Proxmox part 6: Virtualized nftables home LAN router

Updated May 22, 2022 17 minutes

Let’s make a network router/firewall/DHCP/DNS server for the home LAN, with nftables, dnsmasq, and dnscrypt-proxy, all inside of a Proxmox KVM virtual machine, and a physical four port network interface using PCI passthrough.
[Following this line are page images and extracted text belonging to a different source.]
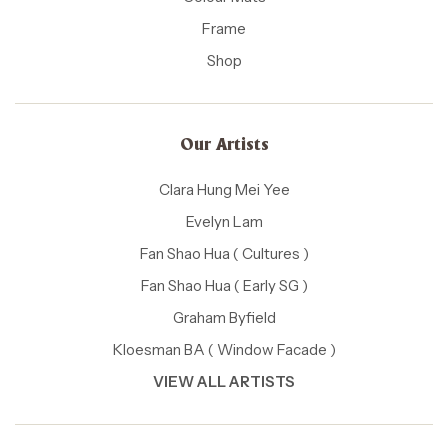
Frame
Shop
Our Artists
Clara Hung Mei Yee
Evelyn Lam
Fan Shao Hua ( Cultures )
Fan Shao Hua ( Early SG )
Graham Byfield
Kloesman BA ( Window Facade )
VIEW ALL ARTISTS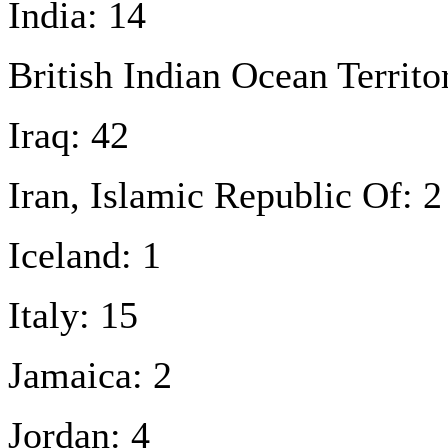
India: 14
British Indian Ocean Territo
Iraq: 42
Iran, Islamic Republic Of: 2
Iceland: 1
Italy: 15
Jamaica: 2
Jordan: 4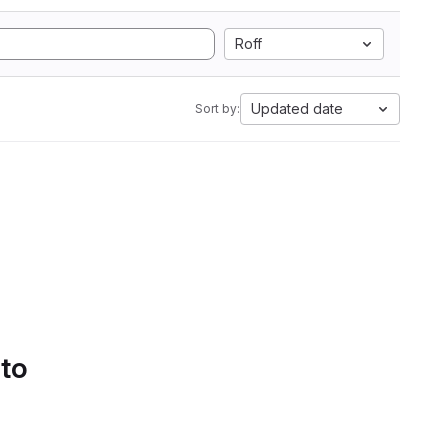
Roff
Updated date
Sort by:
 to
We’ll use nftables counters on a per-route basis to collect traffic statistics, and export these to a separate prometheus/grafana VM in order to monitor bandwidth usage.

Notice

This blog is written in a Literate Programming style, if you are new here, please read the section called Running Commands from a previous blog series I wrote (you only need to read that one section and then come back here.)

This is the sixth post in the proxmox blog series, which at this point contains some non-sequitors. For the purpose of creating a router, you can probably skip posts 1->3. If you have already installed Proxmox, then the only required reading is the immediately previous post: KVM Templates, so you should start there.

This blog is subject to constant revision, experimentation, and hopefully improvements. If you need a stable set of instructions for your own production router, please refer to the git repository containing this blog and take note of which version you are following, or fork it to make it your own.

Hardware

HP t740 with i350-T4
HP t740 with i350-T4

The Proxmox server hardware used for testing is the HP thin client t740. This unit has a single PCIe slot, and it is populated with an Intel i350-T4 (Dell OEM) network adapater with four physical ethernet jacks. There is also one on-motherboard ethernet jack (Realtek) for a total of five NICs.

Proxmox is installed with the on-board Realtek NIC as the only interface bonded to vmbr0 (the default public network bridge in Proxmox) and this port is used only for administrative purposes. The four ports on the i350-T4 are passed directly to a KVM virutal machine via IOMMU (PCI passthrough). This means that the VM is totally in control of these four physical NICs, and Proxmox is hands off.

The VM that uses the i350 ports will become the new router, with the ports WAN, LAN, OPT1, OPT2, top to bottom as pictured above. The white cable is WAN (internet), the red cable is LAN (local area), and the blue cable is VM0, the on-board admin port which is bonded to vbmr0.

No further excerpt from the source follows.